Until recently, I never understood how my uncle and grandfather could sleep
through what can only be described as sheer mayhem at raucous family
gatherings. And, snoring like only a deep sleep can produce. Formidable is the only word that comes to
mind.
But, what happens when the parental curse and the paternal
curse merge? I was having a rather
unsuccessful morning preparing the little one for daycare when she told me,
“N-O, spells NO.” I said, “That’s MY line!” Another back-atcha came when I grabbed her to
cut some of the roughly 20 minutes it takes to get her into the car seat, and
she turned just before I swooped my arms around her. She said with all the sincerity of a doctor
giving bad news, “Don’t even think about it.”
Four. Years. Old.
I am, and always have been, I suppose, the Master of Breakfast. It’s the first memory I have of cooking. Now it’s my gig, again. And, good thing, too. For my daughter, I usually have 7 or 8 viable
choices in the morning, all of which can be knocked out in 5 minutes or
less. I was making bacon for her last
month and asked, “What would you like with your bacon?” She said, “Sausage.”

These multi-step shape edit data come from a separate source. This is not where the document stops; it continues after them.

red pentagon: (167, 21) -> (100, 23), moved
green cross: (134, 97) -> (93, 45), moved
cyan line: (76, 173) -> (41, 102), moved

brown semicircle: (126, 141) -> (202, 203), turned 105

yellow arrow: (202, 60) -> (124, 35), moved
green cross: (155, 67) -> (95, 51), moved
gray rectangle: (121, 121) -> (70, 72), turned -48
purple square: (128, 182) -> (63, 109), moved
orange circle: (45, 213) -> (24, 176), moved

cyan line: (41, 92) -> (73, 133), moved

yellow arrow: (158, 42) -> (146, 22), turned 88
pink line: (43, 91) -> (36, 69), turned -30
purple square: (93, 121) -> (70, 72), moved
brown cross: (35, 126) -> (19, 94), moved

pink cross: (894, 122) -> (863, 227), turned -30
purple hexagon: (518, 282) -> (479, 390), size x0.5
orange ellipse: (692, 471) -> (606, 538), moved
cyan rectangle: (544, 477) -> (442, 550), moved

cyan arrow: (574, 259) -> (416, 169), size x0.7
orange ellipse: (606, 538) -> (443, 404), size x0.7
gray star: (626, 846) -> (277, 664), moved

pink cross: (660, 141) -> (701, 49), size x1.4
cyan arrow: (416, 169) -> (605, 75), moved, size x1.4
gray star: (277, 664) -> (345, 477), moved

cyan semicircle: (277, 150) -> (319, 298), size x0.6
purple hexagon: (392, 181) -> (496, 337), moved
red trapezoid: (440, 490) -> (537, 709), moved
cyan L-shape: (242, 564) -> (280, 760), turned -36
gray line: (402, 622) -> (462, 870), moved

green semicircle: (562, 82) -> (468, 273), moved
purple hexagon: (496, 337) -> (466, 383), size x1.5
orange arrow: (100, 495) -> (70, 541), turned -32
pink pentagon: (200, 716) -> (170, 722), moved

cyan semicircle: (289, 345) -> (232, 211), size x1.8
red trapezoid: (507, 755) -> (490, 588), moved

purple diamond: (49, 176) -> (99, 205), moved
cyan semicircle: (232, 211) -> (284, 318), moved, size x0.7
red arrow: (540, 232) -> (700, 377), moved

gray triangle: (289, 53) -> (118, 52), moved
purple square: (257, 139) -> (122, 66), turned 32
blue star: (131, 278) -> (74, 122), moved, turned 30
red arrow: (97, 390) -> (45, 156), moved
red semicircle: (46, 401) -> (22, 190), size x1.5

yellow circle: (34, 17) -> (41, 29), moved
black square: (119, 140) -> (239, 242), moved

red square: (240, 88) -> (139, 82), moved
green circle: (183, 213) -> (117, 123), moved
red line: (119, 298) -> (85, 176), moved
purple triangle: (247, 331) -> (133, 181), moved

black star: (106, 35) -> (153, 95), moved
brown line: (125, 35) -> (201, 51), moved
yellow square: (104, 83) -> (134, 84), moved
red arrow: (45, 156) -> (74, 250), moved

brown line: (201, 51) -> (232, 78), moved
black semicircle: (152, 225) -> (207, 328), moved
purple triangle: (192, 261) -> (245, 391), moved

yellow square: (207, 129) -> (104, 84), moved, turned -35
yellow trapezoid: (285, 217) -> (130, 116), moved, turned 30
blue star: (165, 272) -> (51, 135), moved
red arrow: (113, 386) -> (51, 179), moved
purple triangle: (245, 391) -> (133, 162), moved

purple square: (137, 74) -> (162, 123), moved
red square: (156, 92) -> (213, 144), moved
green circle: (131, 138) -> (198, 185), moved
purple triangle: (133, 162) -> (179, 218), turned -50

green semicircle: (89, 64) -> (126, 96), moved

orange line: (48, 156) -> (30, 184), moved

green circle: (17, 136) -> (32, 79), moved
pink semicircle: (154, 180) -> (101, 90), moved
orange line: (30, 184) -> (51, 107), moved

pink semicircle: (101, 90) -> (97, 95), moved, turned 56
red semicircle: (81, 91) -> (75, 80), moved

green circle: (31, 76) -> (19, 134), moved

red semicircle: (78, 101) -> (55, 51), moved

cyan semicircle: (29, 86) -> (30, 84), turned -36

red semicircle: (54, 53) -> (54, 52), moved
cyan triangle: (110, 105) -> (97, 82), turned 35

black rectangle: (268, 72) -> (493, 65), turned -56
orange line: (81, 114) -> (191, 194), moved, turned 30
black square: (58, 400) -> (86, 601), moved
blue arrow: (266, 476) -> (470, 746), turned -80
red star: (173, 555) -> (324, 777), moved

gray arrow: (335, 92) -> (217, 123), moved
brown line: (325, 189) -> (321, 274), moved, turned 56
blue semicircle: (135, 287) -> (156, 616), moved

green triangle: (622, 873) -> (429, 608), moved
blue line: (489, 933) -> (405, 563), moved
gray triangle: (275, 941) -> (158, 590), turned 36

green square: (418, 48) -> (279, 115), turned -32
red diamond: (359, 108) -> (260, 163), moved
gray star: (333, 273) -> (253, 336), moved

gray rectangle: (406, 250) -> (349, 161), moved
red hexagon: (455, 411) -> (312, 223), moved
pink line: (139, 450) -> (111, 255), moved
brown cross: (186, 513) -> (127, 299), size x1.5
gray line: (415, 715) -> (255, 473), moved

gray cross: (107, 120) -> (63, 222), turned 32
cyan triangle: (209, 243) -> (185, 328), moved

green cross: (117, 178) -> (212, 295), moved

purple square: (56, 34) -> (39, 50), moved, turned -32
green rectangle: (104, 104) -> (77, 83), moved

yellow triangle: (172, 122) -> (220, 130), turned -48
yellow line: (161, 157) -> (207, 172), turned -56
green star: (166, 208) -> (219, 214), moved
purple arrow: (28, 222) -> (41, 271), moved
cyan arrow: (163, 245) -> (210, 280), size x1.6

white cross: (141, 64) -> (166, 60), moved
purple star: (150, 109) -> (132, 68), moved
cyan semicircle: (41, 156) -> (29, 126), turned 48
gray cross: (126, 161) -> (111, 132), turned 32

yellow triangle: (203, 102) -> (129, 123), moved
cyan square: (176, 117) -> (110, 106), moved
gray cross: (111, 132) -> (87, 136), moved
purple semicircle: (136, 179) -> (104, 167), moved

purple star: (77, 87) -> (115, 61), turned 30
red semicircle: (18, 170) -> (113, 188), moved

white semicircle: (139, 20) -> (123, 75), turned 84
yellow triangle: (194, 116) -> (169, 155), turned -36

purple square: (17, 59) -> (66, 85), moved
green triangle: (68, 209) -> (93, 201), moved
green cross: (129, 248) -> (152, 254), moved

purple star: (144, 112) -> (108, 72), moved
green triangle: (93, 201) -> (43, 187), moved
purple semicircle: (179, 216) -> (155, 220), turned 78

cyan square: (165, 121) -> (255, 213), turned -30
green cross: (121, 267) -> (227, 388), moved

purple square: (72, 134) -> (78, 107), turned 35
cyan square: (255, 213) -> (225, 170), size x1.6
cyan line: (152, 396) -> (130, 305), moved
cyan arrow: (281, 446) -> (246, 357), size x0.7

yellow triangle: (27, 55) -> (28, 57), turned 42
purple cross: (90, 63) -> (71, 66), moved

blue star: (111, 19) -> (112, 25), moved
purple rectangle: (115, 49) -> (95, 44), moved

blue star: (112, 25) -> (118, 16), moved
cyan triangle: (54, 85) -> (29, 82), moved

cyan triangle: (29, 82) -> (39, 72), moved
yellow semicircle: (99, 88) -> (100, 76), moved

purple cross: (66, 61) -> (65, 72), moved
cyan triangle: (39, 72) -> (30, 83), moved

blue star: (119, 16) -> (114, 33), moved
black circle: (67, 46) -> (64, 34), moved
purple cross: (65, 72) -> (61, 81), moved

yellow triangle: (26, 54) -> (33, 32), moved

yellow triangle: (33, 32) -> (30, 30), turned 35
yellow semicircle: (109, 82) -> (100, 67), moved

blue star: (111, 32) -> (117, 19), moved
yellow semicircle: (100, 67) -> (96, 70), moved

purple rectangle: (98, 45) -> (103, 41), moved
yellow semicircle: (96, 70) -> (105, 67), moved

Not all dad-isms, however, are offspring related.
For example, I confess a certain titillating feeling when I
enter the hardware store with a list of only two things to buy, and then I eye
up one of the liquor store-sized carts and begin planning an afternoon of
ambitious projects as I catch the heady aroma of fertilizer and garden hose
rubber. And, then I remember I only came
in for light bulbs and a bungee cord.
Perhaps the most cliché of all is the myth of our innate
penchant to barbecue big pieces of meat.
The steak is a lie. Well, partially. Yes, we can barbecue (and barbecue well,
thankyouverymuch), but the idea of sending dear old dad out to the back yard
for roughly three months of the year to cook was created by the charcoal and
lighter fluid lobby headed by an all-female executive board. Stick with me. They discovered that giving “the man of the
house” an important task like cooking dinner and the freedom to do it outside
in the warm sun, usually with a beer in hand and the game on the radio- well,
let’s be frank: it leaves a rather peaceful and drama-free household for the
female sisterhood to enjoy. I believe in
corporate America ,
they call this the “win-win”.
So, what else is there to look forward to? From what I’ve seen, there’s cutting the lawn
in black socks and sandals. Memorizing
all the channels on cable. Boasting proudly
about your electric lawn and garden grooming devices. I’ve not yet been stricken with the
thermostat bug. Though, I hear once you
start, you can’t stop. I’m okay with
all of this. It lends a certain air of lunacy
and confusion to your standing in the family.
It might even, if you’re lucky, get you taken off some important (read: annoying)
task, leaving you time, of course- to nap.